Сейчас я чувствую, сколько яда было в его бархатистом теноре, но тогда мой разум словно отказал, и я принялась нести какую-то уничижительную чепуху, от которой фамильяр Слуммуса чуть в открытую не расхохоталась. Она, кстати, очень была красивая, эта фамильяр. Невысокая, плоская, как мальчик, но крупноглазая и хрупкая, будто куколка. По-моему, она превращалась в бабочку, точно не скажу. Пытаюсь их избегать и никогда не гляжу в их сторону, если сейчас встречаю в коридоре.
Так вот, тем самым утром он предложил мне вступить в ряды так называемых оптиматусов — его самопровозглашенной свиты, состоявшей из наследников аристократов, которые так кичились своим высоким происхождением, что держали носы высоко задранными даже во время похода в сортир. Естественно, я была вне себя от радости, ведь вхожесть в ряды местной элиты автоматически избавила бы меня от клейма провинциальной неудачницы, однако… оказалось, что всякий, кто сочтен достойным для вступления в ряды оптиматусов, сначала должен пройти посвящение.

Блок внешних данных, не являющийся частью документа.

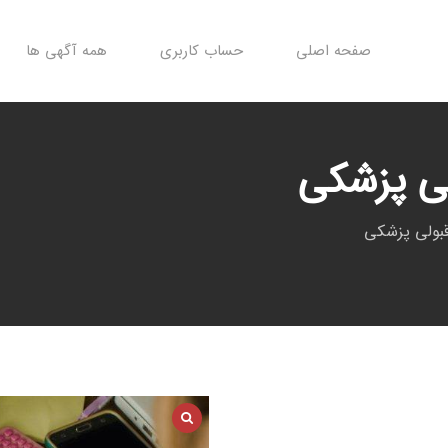
صفحه اصلی
حساب کاربری
همه آگهی ها
لی پزشکی
قبولی پزشکی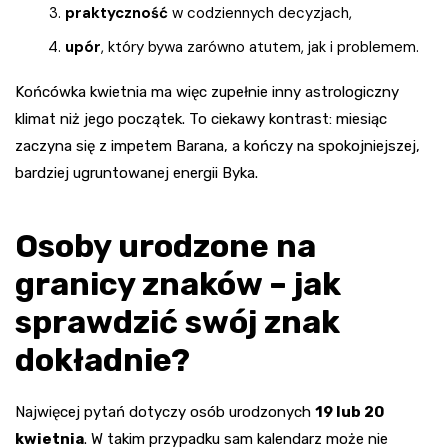
praktyczność
w codziennych decyzjach,
upór
, który bywa zarówno atutem, jak i problemem.
Końcówka kwietnia ma więc zupełnie inny astrologiczny
klimat niż jego początek. To ciekawy kontrast: miesiąc
zaczyna się z impetem Barana, a kończy na spokojniejszej,
bardziej ugruntowanej energii Byka.
Osoby urodzone na
granicy znaków – jak
sprawdzić swój znak
dokładnie?
Najwięcej pytań dotyczy osób urodzonych
19 lub 20
kwietnia
. W takim przypadku sam kalendarz może nie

То есть, выполнить один приказ своего предводителя, которым и являлся Слуммус.
Поверь, ты будешь слишком высокого обо мне мнения, если подумаешь, что я не согласилась.

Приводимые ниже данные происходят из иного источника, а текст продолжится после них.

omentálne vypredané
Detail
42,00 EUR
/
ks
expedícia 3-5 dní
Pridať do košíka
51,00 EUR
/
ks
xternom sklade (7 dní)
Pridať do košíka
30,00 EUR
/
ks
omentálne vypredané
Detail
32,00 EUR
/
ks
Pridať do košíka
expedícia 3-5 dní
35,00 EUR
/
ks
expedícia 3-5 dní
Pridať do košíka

Суть приказа заключалась в том, чтобы тайком пробраться в кабинет ректора и украсть оттуда любой предмет, что подвернется под руку, на целые тринадцать дней — так, чтобы Кунктия не обнаружила пропажи, разумеется. Предмет нужно было демонстрировать Слуммусу в обязательном порядке на протяжении каждого из дней посвящения, а затем, когда наступит четырнадцатый день, вернуть на свое место, как, по словам юноши, уже поступил каждый из членов его маленькой общины.

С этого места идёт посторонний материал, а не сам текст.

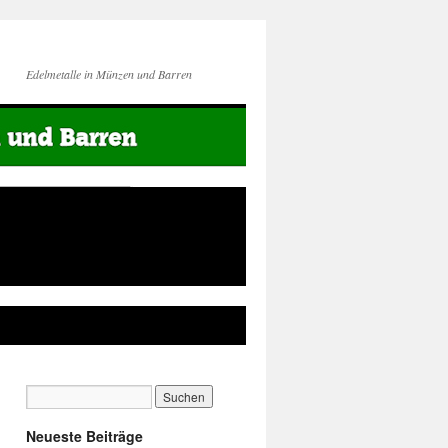
Edelmetalle in Münzen und Barren
Neueste Beiträge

Разумеется, он просто лгал, потешался надо мною, но я, наивная сельская дурочка, решила честно последовать его приказу, пробраться в кабинет ректора и выполнить роковое условие. Знаешь, Пуэлла, сейчас, рассказывая тебе все это, я начинаю думать, что даже сама Кунктия была каким-то образом замешана в этой жесточайшей шутке: когда я пробралась в главный корпус и поднялась на пятый этаж, двери ректората были открыты настежь, а вокруг не было ни души. Меня словно звали, словно приглашали заглянуть.